The second-largest rainforest on Earth, the Congo Basin in Central Africa spans six countries —Cameroon, Central African Republic, Democratic Republic of the Congo, Republic of the Congo, Equatorial Guinea and Gabon. It is the least protected and most vulnerable of the world's three great rainforests due to lack of resources and political instability. With our partner, Strong Roots, we are working to protect 769,543 acres in the eastern Democratic Republic of the Congo. Protecting this area will safely store more than 166 million metric tons of CO2 equivalents.

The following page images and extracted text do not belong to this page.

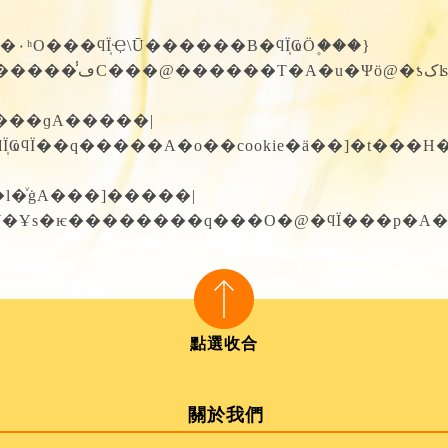
O���ϥΪ̩Ҿ\Ū������B�ϥΪ̩ҨӦ۪���}
�
���ɡA�����|
ookie�]�@�Ӥp�p���Хܩʤ�r�ɮס^�b�ϥΪ̩ҨϥΪ��
�ͮġA���]�����|
關於我們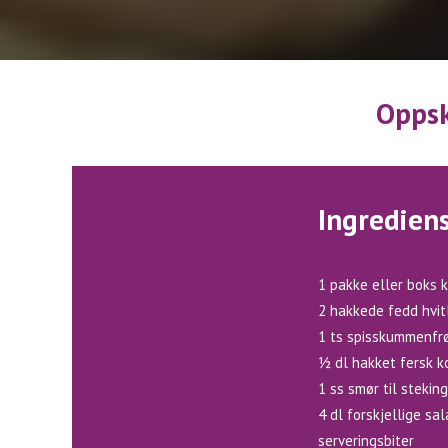
Oppsk
Ingredien
1 pakke eller boks k
2 hakkede fedd hvit
1 ts spisskummenfr
1⁄2 dl hakket fersk 
1 ss smør til steking
4 dl forskjellige sa
serveringsbiter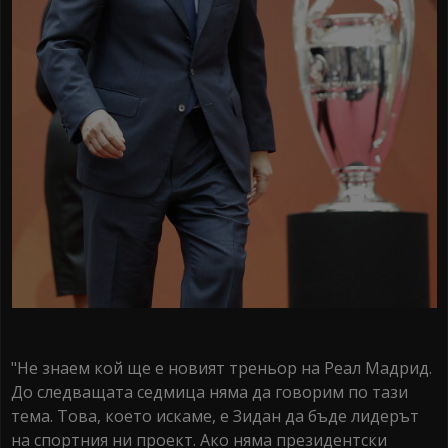
"Не знаем кой ще е новият треньор на Реал Мадрид.
До следващата седмица няма да говорим по тази
тема. Това, което искаме, е Зидан да бъде лидерът
на спортния ни проект. Ако няма президентски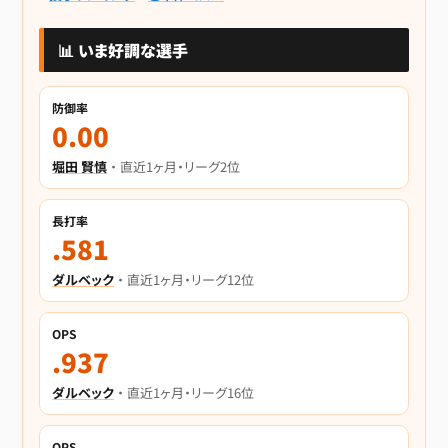
📊 いま好調な選手
防御率
0.00
堀田 賢慎
・ 直近1ヶ月・リーグ2位
長打率
.581
ダルベック
・ 直近1ヶ月・リーグ12位
OPS
.937
ダルベック
・ 直近1ヶ月・リーグ16位
OPS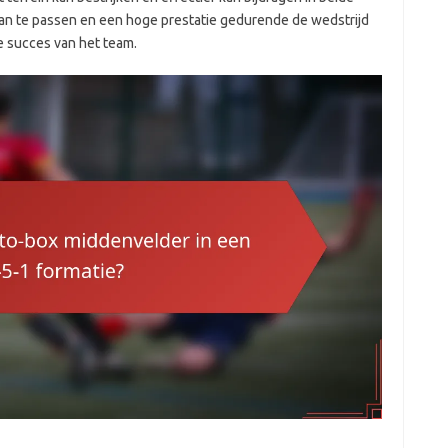
an te passen en een hoge prestatie gedurende de wedstrijd
e succes van het team.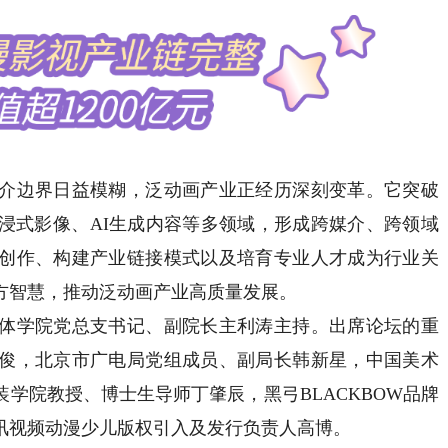
边界日益模糊，泛动画产业正经历深刻变革。它突破
浸式影像、AI生成内容等多领域，形成跨媒介、跨领域
创作、构建产业链接模式以及培育专业人才成为行业关
方智慧，推动泛动画产业高质量发展。
学院党总支书记、副院长主利涛主持。出席论坛的重
俊，北京市广电局党组成员、副局长韩新星，中国美术
学院教授、博士生导师丁肇辰，黑弓BLACKBOW品牌
讯视频动漫少儿版权引入及发行负责人高博。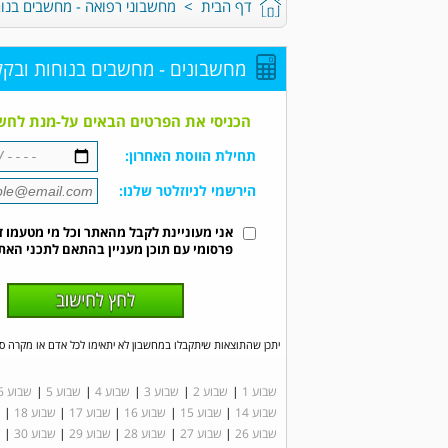
דף הבית
>
מחשבוני רפואה - מחשבים בנו
מחשבונים - מחשבים בנוחות ובקל
הכניסי את הפרטים הבאים על-מנת לחשב
תחילת הווסת האחרון:
הירשמי לניוזלטר שלנו:
אני מעוניינת לקבל מהאתר וכל מי מטעמו ד
פרסומי עם תוכן מעניין בהתאם לתכני האת
יתכן שהתוצאות שיתקבלו במחשבון לא יתאימו לכל אדם או מקרה ס
שבוע 1
|
שבוע 2
|
שבוע 3
|
שבוע 4
|
שבוע 5
|
שבוע 6
שבוע 14
|
שבוע 15
|
שבוע 16
|
שבוע 17
|
שבוע 18
|
ש
שבוע 26
|
שבוע 27
|
שבוע 28
|
שבוע 29
|
שבוע 30
|
ש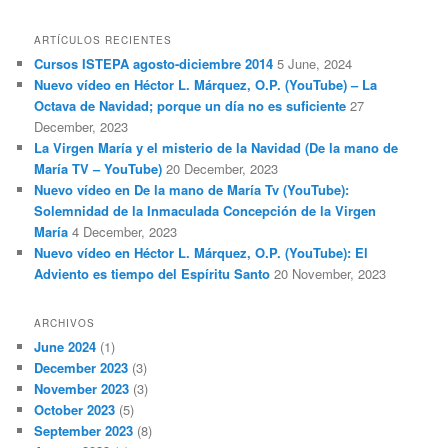
ARTÍCULOS RECIENTES
Cursos ISTEPA agosto-diciembre 2014
5 June, 2024
Nuevo vídeo en Héctor L. Márquez, O.P. (YouTube) – La
Octava de Navidad; porque un día no es suficiente
27
December, 2023
La Virgen María y el misterio de la Navidad (De la mano de
María TV – YouTube)
20 December, 2023
Nuevo vídeo en De la mano de María Tv (YouTube):
Solemnidad de la Inmaculada Concepción de la Virgen
María
4 December, 2023
Nuevo vídeo en Héctor L. Márquez, O.P. (YouTube): El
Adviento es tiempo del Espíritu Santo
20 November, 2023
ARCHIVOS
June 2024
(1)
December 2023
(3)
November 2023
(3)
October 2023
(5)
September 2023
(8)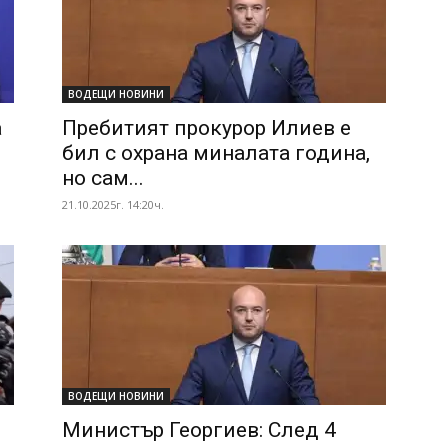
ВОДЕЩИ НОВИНИ
а
Пребитият прокурор Илиев е
.
бил с охрана миналата година,
но сам...
21.10.2025г. 14:20ч.
ВОДЕЩИ НОВИНИ
Министър Георгиев: След 4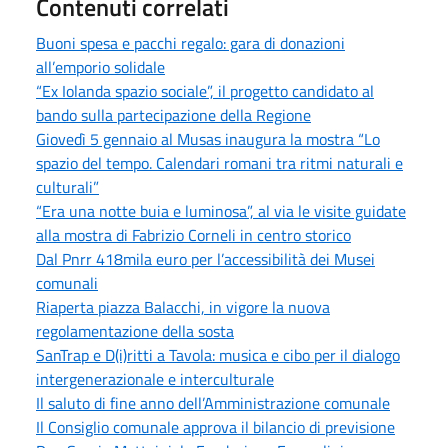
Contenuti correlati
Buoni spesa e pacchi regalo: gara di donazioni
all’emporio solidale
“Ex Iolanda spazio sociale”, il progetto candidato al
bando sulla partecipazione della Regione
Giovedì 5 gennaio al Musas inaugura la mostra “Lo
spazio del tempo. Calendari romani tra ritmi naturali e
culturali”
“Era una notte buia e luminosa”, al via le visite guidate
alla mostra di Fabrizio Corneli in centro storico
Dal Pnrr 418mila euro per l’accessibilità dei Musei
comunali
Riaperta piazza Balacchi, in vigore la nuova
regolamentazione della sosta
SanTrap e D(i)ritti a Tavola: musica e cibo per il dialogo
intergenerazionale e interculturale
Il saluto di fine anno dell’Amministrazione comunale
Il Consiglio comunale approva il bilancio di previsione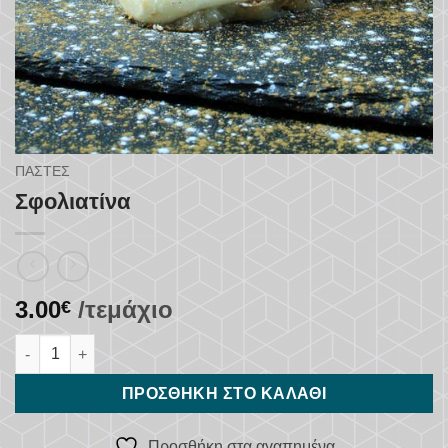
ΠΆΣΤΕΣ
Σφολιατίνα
3.00
/τεμάχιο
€
Σφολιατίνα ποσότητα
ΠΡΟΣΘΉΚΗ ΣΤΟ ΚΑΛΆΘΙ
Προσθήκη στα αγαπημένα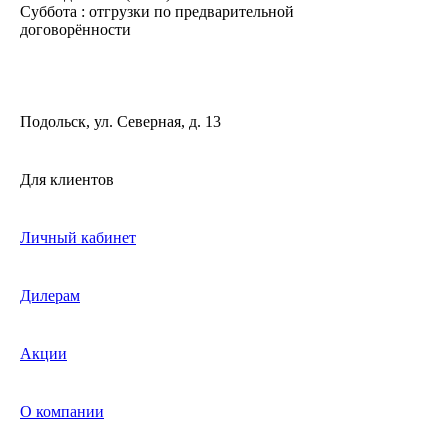
Суббота : отгрузки по предварительной
договорённости
Подольск, ул. Северная, д. 13
Для клиентов
Личный кабинет
Дилерам
Акции
О компании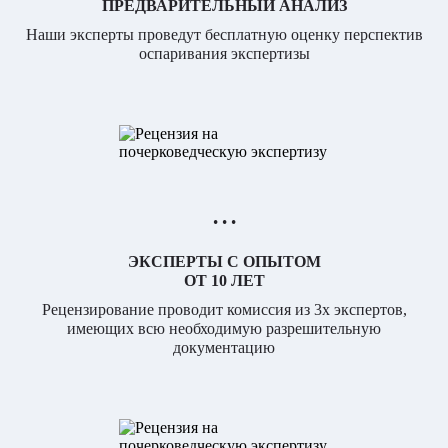
ПРЕДВАРИТЕЛЬНЫЙ АНАЛИЗ
Наши эксперты проведут бесплатную оценку перспектив
оспаривания экспертизы
• • •
ЭКСПЕРТЫ С ОПЫТОМ
ОТ 10 ЛЕТ
Рецензирование проводит комиссия из 3х экспертов,
имеющих всю необходимую разрешительную
документацию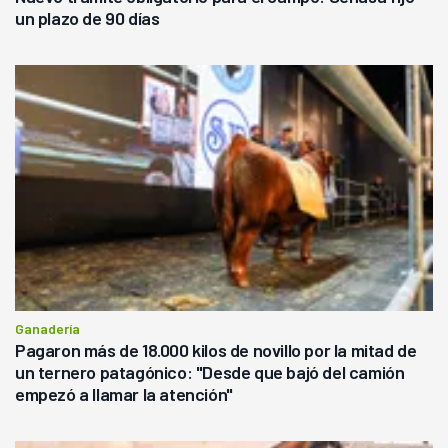
un plazo de 90 días
Ganadería
Pagaron más de 18.000 kilos de novillo por la mitad de
un ternero patagónico: "Desde que bajó del camión
empezó a llamar la atención"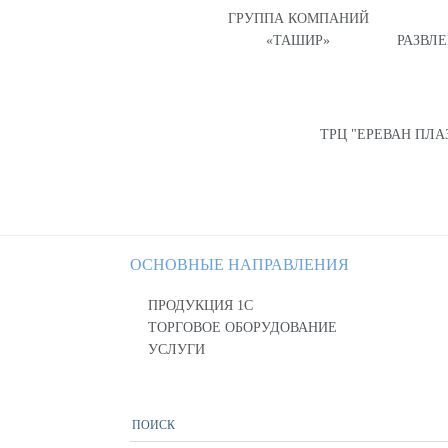
ГРУППА КОМПАНИЙ
«ТАШИР»
РАЗВЛ
ТРЦ "ЕРЕВАН ПЛА
ОСНОВНЫЕ НАПРАВЛЕНИЯ
ПРОДУКЦИЯ 1С
ТОРГОВОЕ ОБОРУДОВАНИЕ
УСЛУГИ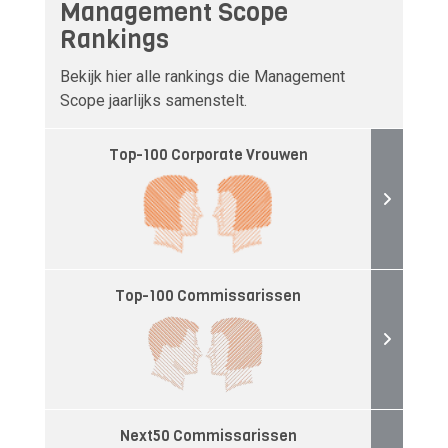
Management Scope
Rankings
Bekijk hier alle rankings die Management
Scope jaarlijks samenstelt.
Top-100 Corporate Vrouwen
Top-100 Commissarissen
Next50 Commissarissen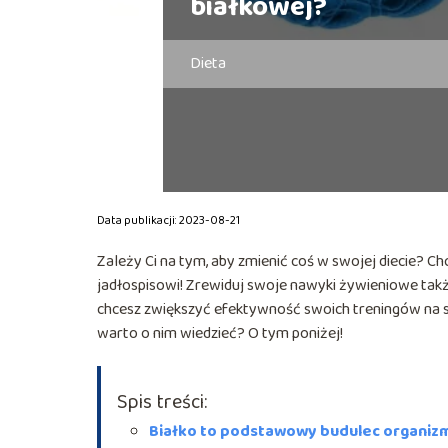
białkowej?
Dieta
Data publikacji: 2023-08-21
Zależy Ci na tym, aby zmienić coś w swojej diecie? Ch
jadłospisowi! Zrewiduj swoje nawyki żywieniowe także
chcesz zwiększyć efektywność swoich treningów na s
warto o nim wiedzieć? O tym poniżej!
Spis treści:
Białko to podstawowy budulec organiz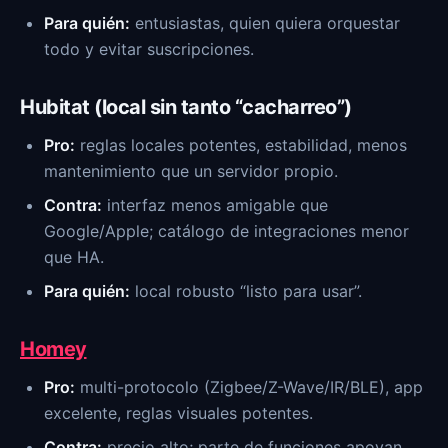
Para quién:
entusiastas, quien quiera orquestar
todo y evitar suscripciones.
Hubitat (local sin tanto “cacharreo”)
Pro:
reglas locales potentes, estabilidad, menos
mantenimiento que un servidor propio.
Contra:
interfaz menos amigable que
Google/Apple; catálogo de integraciones menor
que HA.
Para quién:
local robusto “listo para usar”.
Homey
Pro:
multi-protocolo (Zigbee/Z-Wave/IR/BLE), app
excelente, reglas visuales potentes.
Contra:
precio alto; parte de funciones apoyan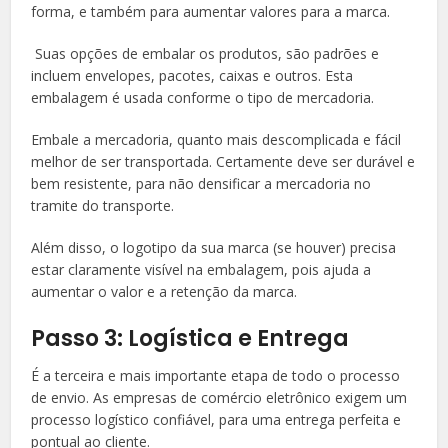
forma, e também para aumentar valores para a marca.
Suas opções de embalar os produtos, são padrões e
incluem envelopes, pacotes, caixas e outros. Esta
embalagem é usada conforme o tipo de mercadoria.
Embale a mercadoria, quanto mais descomplicada e fácil
melhor de ser transportada. Certamente deve ser durável e
bem resistente, para não densificar a mercadoria no
tramite do transporte.
Além disso, o logotipo da sua marca (se houver) precisa
estar claramente visível na embalagem, pois ajuda a
aumentar o valor e a retenção da marca.
Passo 3: Logística e Entrega
É a terceira e mais importante etapa de todo o processo
de envio. As empresas de comércio eletrônico exigem um
processo logístico confiável, para uma entrega perfeita e
pontual ao cliente.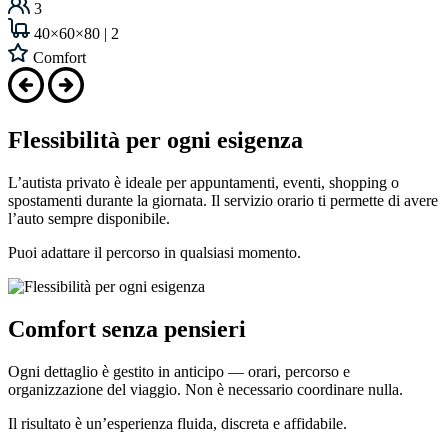
3
40×60×80 | 2
Comfort
Flessibilità per ogni esigenza
L’autista privato è ideale per appuntamenti, eventi, shopping o
spostamenti durante la giornata. Il servizio orario ti permette di avere
l’auto sempre disponibile.
Puoi adattare il percorso in qualsiasi momento.
Comfort senza pensieri
Ogni dettaglio è gestito in anticipo — orari, percorso e
organizzazione del viaggio. Non è necessario coordinare nulla.
Il risultato è un’esperienza fluida, discreta e affidabile.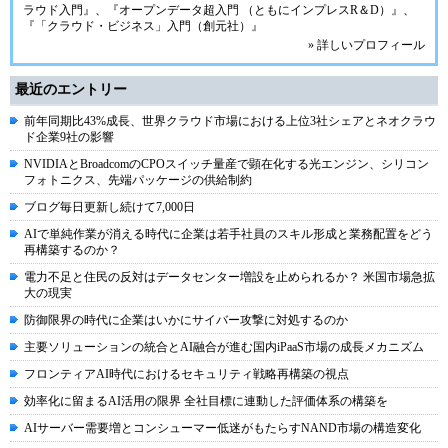
ラウド入門』
、
『オープンデータ超入門 （ともにインプレスR＆D）』
、
『「クラウド・ビジネス」入門（創元社）』
» 詳しいプロフィール
最近のエントリー
前年同期比43%成長、世界クラウド市場における上位3社シェアとネオクラウ
ド企業9社の影響
NVIDIAとBroadcomのCPOスイッチ量産で顕在化する光エンジン、シリコン
フォトニクス、先端パッケージの供給制約
ブログ毎日更新し続けて7,000日
AIで単純作業が消える時代に企業は若手社員のスキル形成と業務配置をどう
再構築するのか？
電力不足と住民の反対はデータセンター増設を止められるか？ 米国市場急拡
大の現実
防御限界の時代に企業はいかにサイバー攻撃に対処するのか
主要ソリューションの統合とAI融合が進む国内iPaaS市場の成長メカニズム
フロンティアAI時代におけるセキュリティ戦略再構築の視点
効率化に留まるAI活用の限界 全社目標に連動した評価体系の構築を
AIサーバー需要増とコンシューマー低迷がもたらすNAND市場の構造変化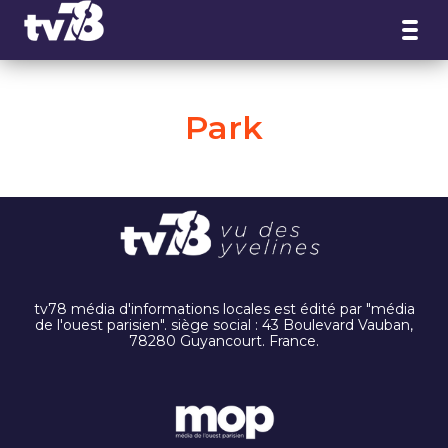
Panneau de gestion des cookies
Park
tv78 média d'informations locales est édité par "média
de l'ouest parisien". siège social : 43 Boulevard Vauban,
78280 Guyancourt. France.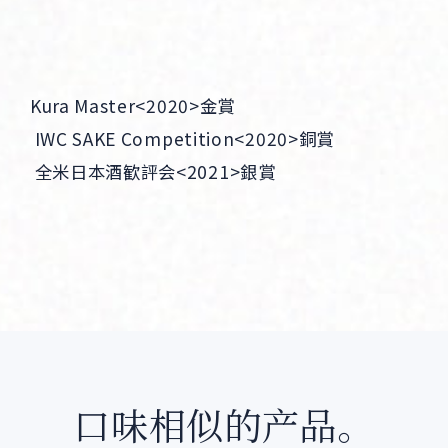
Kura Master<2020>金賞 

 IWC SAKE Competition<2020>銅賞 

 全米日本酒歓評会<2021>銀賞
口味相似的产品。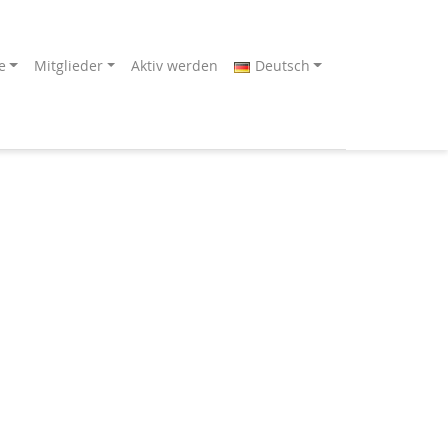
e
Mitglieder
Aktiv werden
Deutsch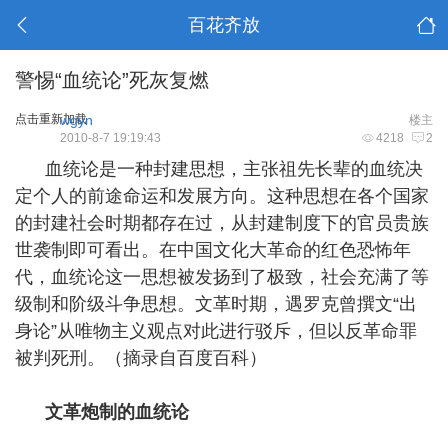
百花齐放
警惕“血统论”死灰复燃
点击重新加载
wgyn
楼主
2010-8-7 19:19:43
4218
2
血统论是一种封建思想，主张祖先长辈的血统决
定个人的前途命运和发展方向。这种思想在各个国家
的封建社会时期都存在过，从封建制度下的官员贵族
世袭制即可看出。在中国文化大革命的红色恐怖年
代，血统论这一思想被发扬到了极致，社会充满了等
级制和阶级斗争思想。文革时期，遇罗克曾撰文“出
身论”从唯物主义观点对此进行驳斥，但以反革命罪
被判死刑。（摘录自百度百科）
文革炮制的血统论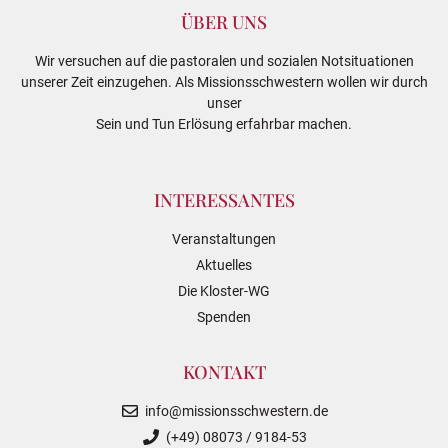
ÜBER UNS
Wir versuchen auf die pastoralen und sozialen Notsituationen
unserer Zeit einzugehen. Als Missionsschwestern wollen wir durch
unser
Sein und Tun Erlösung erfahrbar machen.
INTERESSANTES
Veranstaltungen
Aktuelles
Die Kloster-WG
Spenden
KONTAKT
info@missionsschwestern.de
(+49) 08073 / 9184-53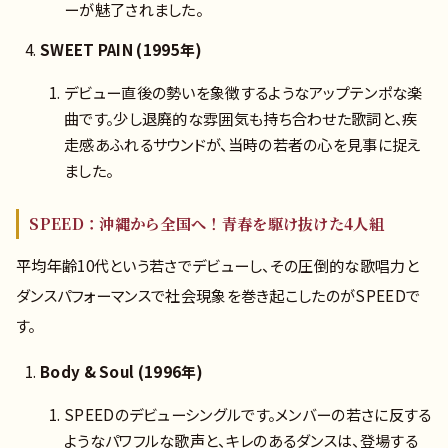
ーが魅了されました。
SWEET PAIN (1995年)
デビュー直後の勢いを象徴するようなアップテンポな楽
曲です。少し退廃的な雰囲気も持ち合わせた歌詞と、疾
走感あふれるサウンドが、当時の若者の心を見事に捉え
ました。
SPEED：沖縄から全国へ！青春を駆け抜けた4人組
平均年齢10代という若さでデビューし、その圧倒的な歌唱力と
ダンスパフォーマンスで社会現象を巻き起こしたのがSPEEDで
す。
Body & Soul (1996年)
SPEEDのデビューシングルです。メンバーの若さに反する
ようなパワフルな歌声と、キレのあるダンスは、登場する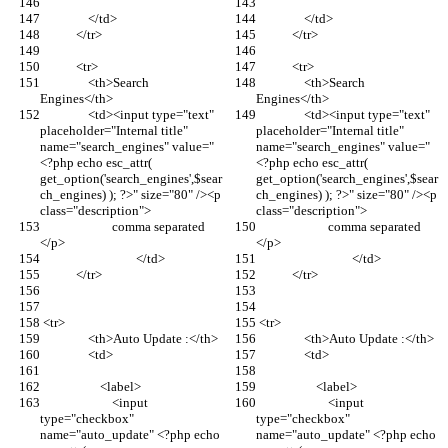
                </td>
                </td>
            </tr>
            </tr>
            <tr>
            <tr>
                <th>Search 
                <th>Search 
Engines</th>
Engines</th>
                <td><input type="text" 
                <td><input type="text" 
placeholder="Internal title" 
placeholder="Internal title" 
name="search_engines" value="
name="search_engines" value="
<?php echo esc_attr( 
<?php echo esc_attr( 
get_option('search_engines',$sear
get_option('search_engines',$sear
ch_engines) ); ?>" size="80" /><p 
ch_engines) ); ?>" size="80" /><p 
class="description">
class="description">
			comma separated  
			comma separated  
</p>
</p>
				</td>
				</td>
            </tr>
            </tr>
 <tr>
 <tr>
                <th>Auto Update :</th>
                <th>Auto Update :</th>
                <td>
                <td>
                    <label>
                    <label>
                        <input 
                        <input 
type="checkbox" 
type="checkbox" 
name="auto_update" <?php echo 
name="auto_update" <?php echo 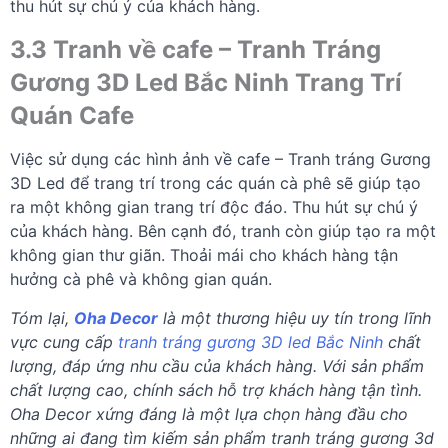
thu hút sự chú ý của khách hàng.
3.3 Tranh về cafe – Tranh Tráng
Gương 3D Led Bắc Ninh Trang Trí
Quán Cafe
Việc sử dụng các hình ảnh về cafe – Tranh tráng Gương
3D Led để trang trí trong các quán cà phê sẽ giúp tạo
ra một không gian trang trí độc đáo. Thu hút sự chú ý
của khách hàng. Bên cạnh đó, tranh còn giúp tạo ra một
không gian thư giãn. Thoải mái cho khách hàng tận
hưởng cà phê và không gian quán.
Tóm lại,
Oha Decor
là một thương hiệu uy tín trong lĩnh
vực cung cấp
tranh tráng gương 3D led Bắc Ninh
chất
lượng, đáp ứng nhu cầu của khách hàng. Với sản phẩm
chất lượng cao, chính sách hỗ trợ khách hàng tận tình.
Oha Decor xứng đáng là một lựa chọn hàng đầu cho
những ai đang tìm kiếm sản phẩm tranh tráng gương 3d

This dense tropical forest is home to Critically Endangered species like Grauer’s Gorilla, the newly recognized African Forest Elephant, and Chimpanzee (EN).
Another project in the Democratic Republic of the Congo with our local partner, Les Amis des Bonobos du Congo, protected 117, 412 acres in the first phase. We are currently working to protect an additional 80,000 acres of carbon-rich swamp forest for the Congo’s most iconic and threatened Endangered Bonobo. When completed, this reserve will lock up more than 76.3 million metric tons of CO2 equivalents.

Southeast Asia
The CO2 equivalent of 205,934,567 passenger vehicles driven for one year stored here

The rainforests of Southeast Asia, the third-largest in the world, total nearly 15% of Earth’s tropical forests. More than 2,600 endemic species across Southeast Asia are at risk of losing their homes—and lives—due to habitat loss. Rainforest Trust currently has 20 projects underway in Cambodia, Laos, Malaysia, Myanmar, Indonesia, Thailand, Vietnam and the Philippines. In Malaysia, we completed a project with our partner, RIMBA, to secure 74,130 acres of unprotected forest connected to the Taman Negara National Park, an important Tiger Conservation Landscape.

We Must Act Now

Rainforest Trust has been protecting rainforests around the world for 30 years. Safeguarding these forests not only protects species and habitats—it is our best defense in our fight against climate change.